De las tormentas y trombas de agua, que anegaban calles, y corrían con
violencia y fuerza por desniveles, barrancos, avenidas y carreteras,
arrastrando a su paso todo lo que encontraban. De otras tardes acompañando a tu
madre en su labor de profesional sanitaria por los núcleos míseros y atrasados
de El Rosario, donde a cambio del servicio podía recibir, en el mejor de los
casos, productos de la huerta: papas, cebollas, ajos, algunas frutas. Del
sentido y significado del término "tener fuerza en la vista" y
"mal de ojo", una enfermedad cultural muy arraigada en comunidades
rurales.
De los días lluvioso en los que
un simple trozo de palo o madera, una leve astilla, cual embarcación, surcaba
las aguas que se acumulaban y corrían en los bordes de las calles, y avanzaba
buscando los puntos más bajos, que normalmente concluían en tu casa, a la que
llegabas chorreando agua.
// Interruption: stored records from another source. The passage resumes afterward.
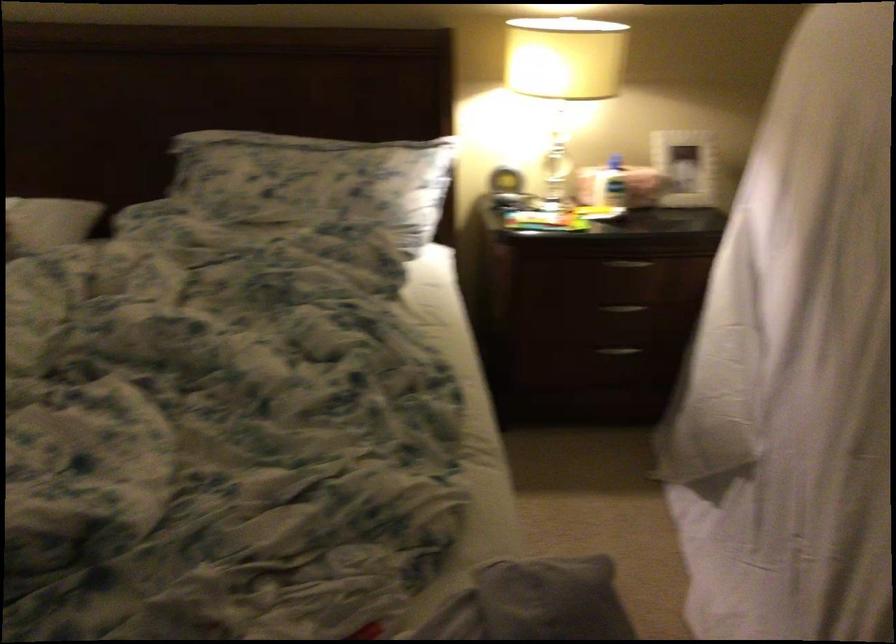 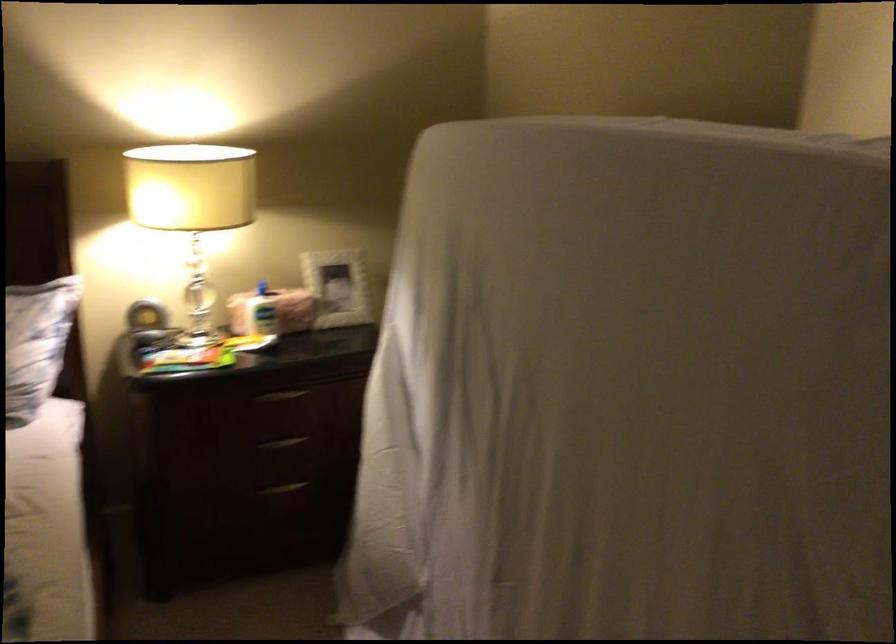 Where in the second image is the point corresponding to the point at 505,176 from the first image?

(145, 316) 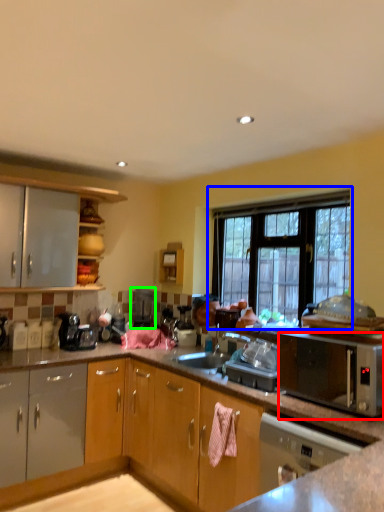 Question: Estimate the real-world distances between objects in this image. Which object is farther from microwave oven (highlighted by a red box), window (highlighted by a blue box) or appliance (highlighted by a green box)?

Choices:
 (A) window
 (B) appliance

Answer: (B)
Fueron tiempos felices, inocentes, despreocupados,
que de buenas a primeras cambiaron bruscamente cuando te anunciaron que te ibas
lejos de allí, a pasar una temporada, a otras tierras, a una capital castellana
del norte. Asumiste la orden porque no te quedaba más remedio, y no fuiste
consciente de su gravedad y envergadura hasta que empezaste a experimentar el
brutal cambio en carne propia. La separación familiar, ese mundo nuevo que no
conocías, el cambio de hábitos y rutinas, el sometimiento a una férrea
disciplina, hicieron mella rápidamente y dejaron una huella que marcó tu
futuro, te hizo más fuerte y resistente.